Canadians take about three million trips to Florida every year, many of them seeking an escape from harsh winters. Almost all of them make it back on their return flight.

When Patten and her partner, Stefan Hancock, booked their trip, China had an entire region under strict lockdown. Patten watched the developments on CNN from her family's condo, following the saga of quarantined cruise ships and uncontrolled transmission rates with a kind of detached horror. The virus was still a world away.

The couple gradually shook off the chill of a record-breaking Newfoundland winter. But the two had barely warmed up before the unthinkable happened.

On Feb. 7, their sun and sand vacation came to an unplanned end when Patten's water broke.

"It had been an absolutely perfect pregnancy," said Patten. "We were scared. We didn't know what to do."

"[The nurse] told me, 'You are going to have this baby now.' I was scared to death."
—Anna Patten

"We are in Florida alone, and I am getting a needle in the back of the ambulance," Patten recalled thinking, as the needle pierced her skin amid bumps and jolts from the moving vehicle. "He told me that he had done this on helicopters, and he put me totally at ease."

Over the ensuing weeks, that paramedic wouldn't be the last stranger to make the family, stranded far from St. John's, feel at home.

Many stressful minutes later Patten and Hancock arrived at Johns Hopkins All Children's Hospital in St. Petersburg. After her exam, the staff were insistent: nothing but bed rest for Patten for at least five weeks. That would raise the chances of getting the baby to 34 weeks — "when his lungs would be nice and strong," Patten said.

She didn't have much time to figure out how to extend her five-day vacation.

On Feb. 8, around 4 a.m., Patten, in extreme pain and discomfort, went into labour. "[The nurse] told me, 'You are going to have this baby now,'" she said. "I was scared to death."

Patten's condition prevented her from even making it to the delivery room, so staff called in the "Stork Team," a group of nurses and specialists who thrive under duress. According to Patten, 15 to 20 people rushed into the room, wheeling in a barrage of machinery.

John-Derrick Harvey Hancock entered the world three months ahead of schedule, weighing just three pounds and one ounce.

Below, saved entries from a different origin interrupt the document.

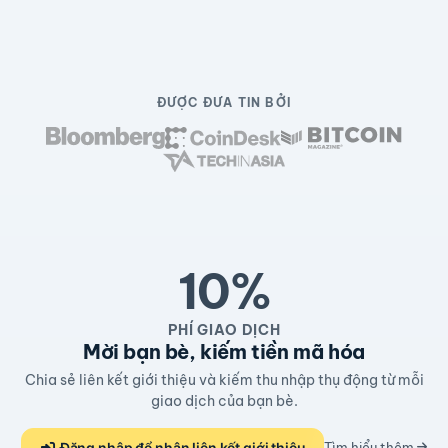
ĐƯỢC ĐƯA TIN BỞI
10%
PHÍ GIAO DỊCH
Mời bạn bè, kiếm tiền mã hóa
Chia sẻ liên kết giới thiệu và kiếm thu nhập thụ động từ mỗi
giao dịch của bạn bè.
Đăng nhập để nhận liên kết giới thiệu
Tìm hiểu thêm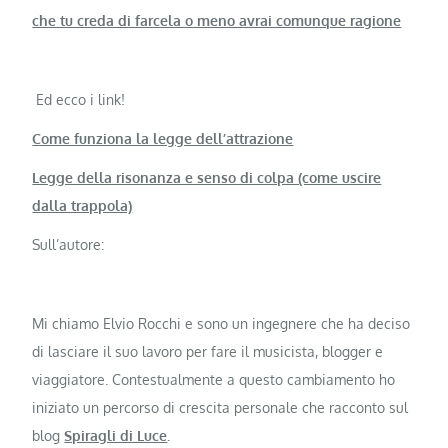
che tu creda di farcela o meno avrai comunque ragione
Ed ecco i link!
Come funziona la legge dell’attrazione
Legge della risonanza e senso di colpa (come uscire
dalla trappola)
Sull’autore:
Mi chiamo Elvio Rocchi e sono un ingegnere che ha deciso
di lasciare il suo lavoro per fare il musicista, blogger e
viaggiatore. Contestualmente a questo cambiamento ho
iniziato un percorso di crescita personale che racconto sul
blog
Spiragli di Luce
.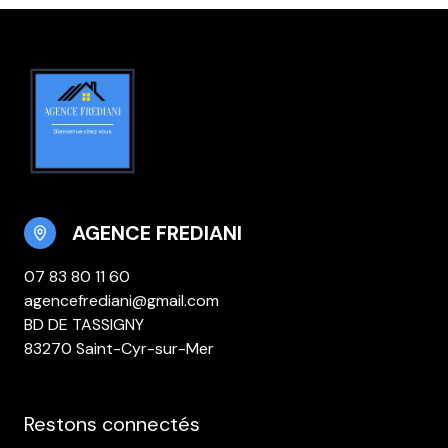
AGENCE FREDIANI
07 83 80 11 60
agencefrediani@gmail.com
BD DE TASSIGNY
83270 Saint-Cyr-sur-Mer
Restons connectés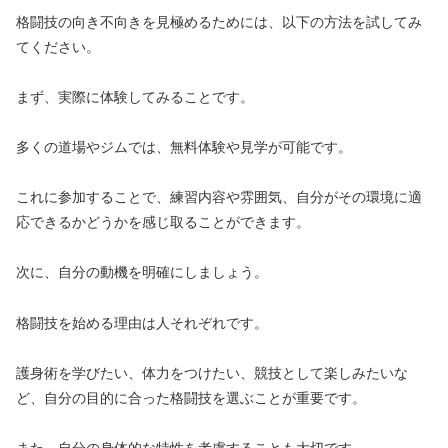
格闘技の向き不向きを見極めるためには、以下の方法を試してみ
てください。
まず、実際に体験してみることです。
多くの道場やジムでは、無料体験や見学が可能です。
これに参加することで、練習内容や雰囲気、自分がその環境に適
応できるかどうかを感じ取ることができます。
次に、自分の動機を明確にしましょう。
格闘技を始める理由は人それぞれです。
護身術を学びたい、体力をつけたい、競技として楽しみたいな
ど、自分の目的に合った格闘技を選ぶことが重要です。
また、自分の身体的な特性を考慮することも大切です。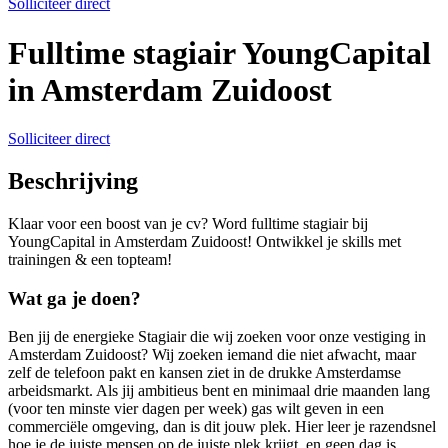
Solliciteer direct
Fulltime stagiair YoungCapital
in Amsterdam Zuidoost
Solliciteer direct
Beschrijving
Klaar voor een boost van je cv? Word fulltime stagiair bij
YoungCapital in Amsterdam Zuidoost! Ontwikkel je skills met
trainingen & een topteam!
Wat ga je doen?
Ben jij de energieke Stagiair die wij zoeken voor onze vestiging in
Amsterdam Zuidoost? Wij zoeken iemand die niet afwacht, maar
zelf de telefoon pakt en kansen ziet in de drukke Amsterdamse
arbeidsmarkt. Als jij ambitieus bent en minimaal drie maanden lang
(voor ten minste vier dagen per week) gas wilt geven in een
commerciële omgeving, dan is dit jouw plek. Hier leer je razendsnel
hoe je de juiste mensen op de juiste plek krijgt, en geen dag is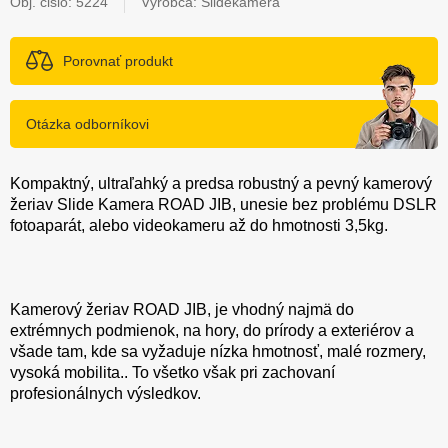
Obj. čislo:
5224
Výrobca: Slidekamera
Porovnať produkt
Otázka odborníkovi
Kompaktný, ultraľahký a predsa robustný a pevný kamerový
žeriav Slide Kamera ROAD JIB, unesie bez problému DSLR
fotoaparát, alebo videokameru až do hmotnosti 3,5kg.
Kamerový žeriav ROAD JIB, je vhodný najmä do
extrémnych podmienok, na hory, do prírody a exteriérov a
všade tam, kde sa vyžaduje nízka hmotnosť, malé rozmery,
vysoká mobilita.. To všetko však pri zachovaní
profesionálnych výsledkov.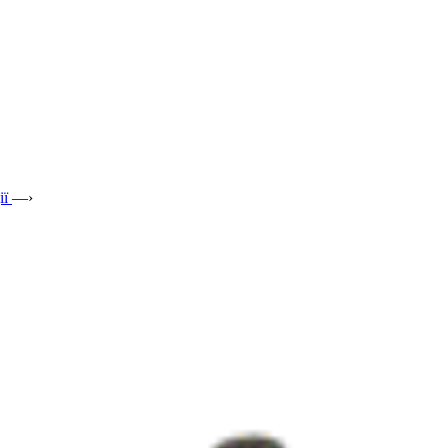
ії
—›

With their tiny baby safely under the care of staff in the neo-natal intensive-care unit, it was Patten and Hancock, right after the sudden delivery, who found themselves needing a little help.

It might be a cliché to say there is a Newfoundlander everywhere — but there was one in St. Petersburg, an "angel on earth," according to Hancock. Carolyn Kelly, a nurse practitioner from St. John's, met Patten and Hancock in their makeshift delivery room and simply told them she was "from home."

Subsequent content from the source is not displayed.